On 14/08/2013 21:46, Chris Hogg wrote:
On Wed, 14 Aug 2013 20:28:47 +0100 (BST), "Dave Liquorice"
wrote:

On Wed, 14 Aug 2013 17:59:31 +0100, Chris Hogg wrote:

If a bottle delivers say 50 watts of light, then each bottle will have
to have a cross-sectional area of 50/0.045 = 1110 cm^2, or a diameter
of about 37.6 cm. So they'd have to be even bigger than Jeff
suggested, which makes me think the estimate of 40-60 watts is
somewhat exaggerated.


I think you are missing an efficiency factor. I suspect the light you
get from the pop bottle is similar in level to that which you get
from a 40-60 watt tungsten incandescent bulb. Incandescent light
bulbs are horribly inefficient, less than 5%.

Reversing the calculation, a 2 litre pop bottle has a diameter of
about 9.5 cm, so a cross sectional area of about 71 cm^2, and would
give a visible light output of 71x0.045 = 3.2 watts.


3.2 Watts of real light or 64 Watts of incandescent assuming 5%
efficiency.
Most incandescent bulbs won't be that efficient...

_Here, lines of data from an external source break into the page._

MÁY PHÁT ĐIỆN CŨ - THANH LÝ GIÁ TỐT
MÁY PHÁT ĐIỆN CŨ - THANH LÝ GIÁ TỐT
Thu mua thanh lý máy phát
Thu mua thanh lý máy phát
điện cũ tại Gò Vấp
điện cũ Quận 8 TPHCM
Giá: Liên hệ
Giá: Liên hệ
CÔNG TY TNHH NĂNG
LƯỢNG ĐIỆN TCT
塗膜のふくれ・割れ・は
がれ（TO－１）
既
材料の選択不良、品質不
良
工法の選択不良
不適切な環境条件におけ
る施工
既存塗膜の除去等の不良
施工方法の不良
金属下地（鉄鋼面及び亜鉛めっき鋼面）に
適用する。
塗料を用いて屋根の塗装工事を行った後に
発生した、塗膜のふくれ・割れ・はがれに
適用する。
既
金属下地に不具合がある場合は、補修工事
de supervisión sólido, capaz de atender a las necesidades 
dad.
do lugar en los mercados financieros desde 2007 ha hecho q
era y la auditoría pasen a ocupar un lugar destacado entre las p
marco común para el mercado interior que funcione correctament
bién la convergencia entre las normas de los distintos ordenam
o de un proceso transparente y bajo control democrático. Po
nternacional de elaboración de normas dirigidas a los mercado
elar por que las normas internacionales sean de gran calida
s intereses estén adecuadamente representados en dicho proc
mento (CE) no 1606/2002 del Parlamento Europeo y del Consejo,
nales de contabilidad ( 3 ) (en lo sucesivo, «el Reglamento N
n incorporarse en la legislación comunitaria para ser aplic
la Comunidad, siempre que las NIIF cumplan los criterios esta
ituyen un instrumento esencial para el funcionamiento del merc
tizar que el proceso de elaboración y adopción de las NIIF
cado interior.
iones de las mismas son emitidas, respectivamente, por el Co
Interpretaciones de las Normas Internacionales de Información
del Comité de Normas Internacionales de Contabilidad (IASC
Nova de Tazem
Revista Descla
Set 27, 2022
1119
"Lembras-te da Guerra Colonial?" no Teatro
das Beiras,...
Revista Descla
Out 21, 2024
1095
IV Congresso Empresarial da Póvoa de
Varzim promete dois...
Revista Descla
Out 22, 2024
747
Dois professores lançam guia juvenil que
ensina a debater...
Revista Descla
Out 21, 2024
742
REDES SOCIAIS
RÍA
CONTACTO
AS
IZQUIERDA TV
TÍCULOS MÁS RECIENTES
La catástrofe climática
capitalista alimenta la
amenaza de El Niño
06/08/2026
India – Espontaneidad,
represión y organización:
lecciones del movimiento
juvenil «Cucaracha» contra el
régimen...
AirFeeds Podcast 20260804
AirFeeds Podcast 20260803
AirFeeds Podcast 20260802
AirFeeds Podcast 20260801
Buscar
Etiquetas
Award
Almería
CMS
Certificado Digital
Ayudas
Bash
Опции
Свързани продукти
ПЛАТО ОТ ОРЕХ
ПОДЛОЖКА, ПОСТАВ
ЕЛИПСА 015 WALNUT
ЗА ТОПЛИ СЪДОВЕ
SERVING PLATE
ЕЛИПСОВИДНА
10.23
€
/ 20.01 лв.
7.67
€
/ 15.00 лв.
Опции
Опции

Sorry Dave. I didn't see your post before I fired off mine. We think
alike.

Well I have a large sectional concrete garage that has limited windows
and no way of adding more without major deconstruction work, It needs re
roofing so I may try to set s few of those into the new roof when I get
round to that job.
Problem is the roof runs North to South, so should I put them all on the
East slope?
I don't think it would be feasible to set them into the ridge.